(Your assignment): In the data that follows, determine how many lines contain the word "送料無料", and give only that number.

(Stored dataset items):
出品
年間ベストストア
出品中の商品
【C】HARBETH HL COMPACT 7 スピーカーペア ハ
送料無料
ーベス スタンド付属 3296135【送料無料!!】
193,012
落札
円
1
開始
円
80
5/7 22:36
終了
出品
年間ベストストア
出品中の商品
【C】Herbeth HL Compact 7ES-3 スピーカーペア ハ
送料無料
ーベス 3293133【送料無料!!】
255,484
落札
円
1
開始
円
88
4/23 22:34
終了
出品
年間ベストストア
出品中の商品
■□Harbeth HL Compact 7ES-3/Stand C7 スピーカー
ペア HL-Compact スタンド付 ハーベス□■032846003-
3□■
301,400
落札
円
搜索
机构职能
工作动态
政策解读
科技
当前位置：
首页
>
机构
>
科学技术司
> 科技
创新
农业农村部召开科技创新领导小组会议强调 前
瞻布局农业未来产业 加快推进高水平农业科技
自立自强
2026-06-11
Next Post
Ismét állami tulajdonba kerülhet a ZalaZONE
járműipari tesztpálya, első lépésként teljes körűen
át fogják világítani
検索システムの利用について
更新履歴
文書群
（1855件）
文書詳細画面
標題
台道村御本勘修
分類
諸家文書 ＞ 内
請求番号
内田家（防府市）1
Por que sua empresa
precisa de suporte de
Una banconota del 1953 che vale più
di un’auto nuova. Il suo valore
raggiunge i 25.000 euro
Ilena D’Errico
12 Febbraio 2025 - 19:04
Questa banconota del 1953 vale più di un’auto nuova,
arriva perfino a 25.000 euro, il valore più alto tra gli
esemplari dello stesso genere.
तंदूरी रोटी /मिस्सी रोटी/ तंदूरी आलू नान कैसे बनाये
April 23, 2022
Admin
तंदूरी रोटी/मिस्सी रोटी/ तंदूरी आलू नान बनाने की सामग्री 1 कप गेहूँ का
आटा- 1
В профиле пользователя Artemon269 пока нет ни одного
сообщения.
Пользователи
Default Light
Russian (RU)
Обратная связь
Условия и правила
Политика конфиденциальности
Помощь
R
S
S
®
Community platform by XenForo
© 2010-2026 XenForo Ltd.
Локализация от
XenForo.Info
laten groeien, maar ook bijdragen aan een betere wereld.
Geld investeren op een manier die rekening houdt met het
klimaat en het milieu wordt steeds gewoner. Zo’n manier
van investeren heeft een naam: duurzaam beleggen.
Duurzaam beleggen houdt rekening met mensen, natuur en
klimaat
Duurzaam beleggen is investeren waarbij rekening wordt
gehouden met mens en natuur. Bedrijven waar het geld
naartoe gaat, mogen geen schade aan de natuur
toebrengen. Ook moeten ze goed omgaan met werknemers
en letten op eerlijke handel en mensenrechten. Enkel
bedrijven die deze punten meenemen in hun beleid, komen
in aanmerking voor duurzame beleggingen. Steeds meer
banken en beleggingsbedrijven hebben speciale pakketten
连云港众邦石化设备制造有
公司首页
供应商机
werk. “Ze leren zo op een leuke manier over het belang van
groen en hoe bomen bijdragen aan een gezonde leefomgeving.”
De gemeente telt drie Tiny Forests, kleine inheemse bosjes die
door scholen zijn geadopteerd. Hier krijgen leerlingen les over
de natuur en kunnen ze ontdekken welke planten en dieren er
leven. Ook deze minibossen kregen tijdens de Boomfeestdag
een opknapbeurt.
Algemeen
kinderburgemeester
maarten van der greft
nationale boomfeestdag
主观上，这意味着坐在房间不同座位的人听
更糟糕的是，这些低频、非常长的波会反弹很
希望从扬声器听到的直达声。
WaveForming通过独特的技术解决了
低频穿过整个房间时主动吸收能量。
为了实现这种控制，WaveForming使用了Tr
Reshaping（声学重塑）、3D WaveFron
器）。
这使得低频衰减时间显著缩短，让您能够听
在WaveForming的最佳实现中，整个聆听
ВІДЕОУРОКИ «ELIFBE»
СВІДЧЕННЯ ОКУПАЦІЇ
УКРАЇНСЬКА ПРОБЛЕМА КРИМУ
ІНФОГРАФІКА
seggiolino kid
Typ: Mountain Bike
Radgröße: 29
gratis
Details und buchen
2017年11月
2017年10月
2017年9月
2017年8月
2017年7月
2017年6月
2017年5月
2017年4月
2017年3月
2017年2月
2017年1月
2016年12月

(Written solution): 4